We recently published a paper on dealing with read mapping uncertainty when predicting copy number variation(10.1089/cmb.2012.0258).  Instead of mapping the reads to a single location, we keep a probability distribution over all of the locations that they can map.  Then we iteratively estimate the copy number and then remap the reads using these estimates.  What results is that the few reads that span the small number of differences between the copies (as shown in the figure from the paper) end up being the clues to correctly determine which region was copied.

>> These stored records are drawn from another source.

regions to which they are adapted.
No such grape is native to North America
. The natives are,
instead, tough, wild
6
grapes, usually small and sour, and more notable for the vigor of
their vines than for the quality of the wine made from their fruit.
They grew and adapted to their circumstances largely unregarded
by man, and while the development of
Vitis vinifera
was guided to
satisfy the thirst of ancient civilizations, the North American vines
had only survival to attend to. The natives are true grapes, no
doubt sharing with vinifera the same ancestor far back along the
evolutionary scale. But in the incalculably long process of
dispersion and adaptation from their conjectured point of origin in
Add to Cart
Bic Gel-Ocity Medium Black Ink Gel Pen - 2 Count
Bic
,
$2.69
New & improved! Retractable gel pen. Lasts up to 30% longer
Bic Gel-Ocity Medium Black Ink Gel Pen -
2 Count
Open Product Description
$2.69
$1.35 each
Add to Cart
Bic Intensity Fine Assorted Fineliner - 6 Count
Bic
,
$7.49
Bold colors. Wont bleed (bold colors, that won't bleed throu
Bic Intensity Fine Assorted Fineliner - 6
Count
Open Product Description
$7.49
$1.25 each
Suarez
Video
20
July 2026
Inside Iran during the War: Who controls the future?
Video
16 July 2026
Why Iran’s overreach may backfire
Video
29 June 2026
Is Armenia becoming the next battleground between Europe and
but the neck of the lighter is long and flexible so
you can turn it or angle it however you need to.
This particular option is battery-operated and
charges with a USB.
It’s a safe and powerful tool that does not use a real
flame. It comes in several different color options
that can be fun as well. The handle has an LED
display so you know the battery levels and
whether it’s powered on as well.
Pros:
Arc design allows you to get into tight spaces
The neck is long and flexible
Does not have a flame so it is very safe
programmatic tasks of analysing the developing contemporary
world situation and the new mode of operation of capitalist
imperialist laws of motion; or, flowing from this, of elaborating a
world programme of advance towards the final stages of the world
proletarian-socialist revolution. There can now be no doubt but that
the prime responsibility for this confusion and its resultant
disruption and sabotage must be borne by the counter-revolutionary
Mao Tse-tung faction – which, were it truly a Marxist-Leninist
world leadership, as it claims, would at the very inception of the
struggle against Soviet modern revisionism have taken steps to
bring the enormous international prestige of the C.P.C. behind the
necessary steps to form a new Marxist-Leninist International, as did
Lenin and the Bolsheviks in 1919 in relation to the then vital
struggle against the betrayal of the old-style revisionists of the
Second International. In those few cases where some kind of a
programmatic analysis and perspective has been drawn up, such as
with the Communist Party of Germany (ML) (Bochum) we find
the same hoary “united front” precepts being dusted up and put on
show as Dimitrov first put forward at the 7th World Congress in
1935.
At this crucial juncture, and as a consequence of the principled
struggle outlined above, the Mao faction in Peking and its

Ph.D. students Zhanyong Wang, Farhad Hormozdiari, Wen-Yun Yang worked on this project which was a collaboration with Eran Halperin.

Full Citation:

Wang, Zhanyong, Farhad Hormozdiari, Wen-Yun Yang, Eran Halperin, and Eleazar Eskin. 2013. CNVeM: Copy number variation detection using uncertainty of read mapping. J Comput Biol doi:10.1089/cmb.2012.0258


Copy number variations (CNVs) are widely known to be an important mediator for diseases and traits. The development of high-throughput sequencing (HTS) technologies has provided great opportunities to identify CNV regions in mammalian genomes. In a typical experiment, millions of short reads obtained from a genome of interest are mapped to a reference genome. The mapping information can be used to identify CNV regions. One important challenge in analyzing the mapping information is the large fraction of reads that can be mapped to multiple positions. Most existing methods either only consider reads that can be uniquely mapped to the reference genome or randomly place a read to one of its mapping positions. Therefore, these methods have low power to detect CNVs located within repeated sequences. In this study, we propose a probabilistic model, CNVeM, that utilizes the inherent uncertainty of read mapping. We use maximum likelihood to estimate locations and copy numbers of copied regions and implement an expectation-maximization (EM) algorithm. One important contribution of our model is that we can distinguish between regions in the reference genome that differ from each other by as little as 0.1%. As our model aims to predict the copy number of each nucleotide, we can predict the CNV boundaries with high resolution. We apply our method to simulated datasets and achieve higher accuracy compared to CNVnator. Moreover, we apply our method to real data from which we detected known CNVs. To our knowledge, this is the first attempt to predict CNVs at nucleotide resolution and to utilize uncertainty of read mapping.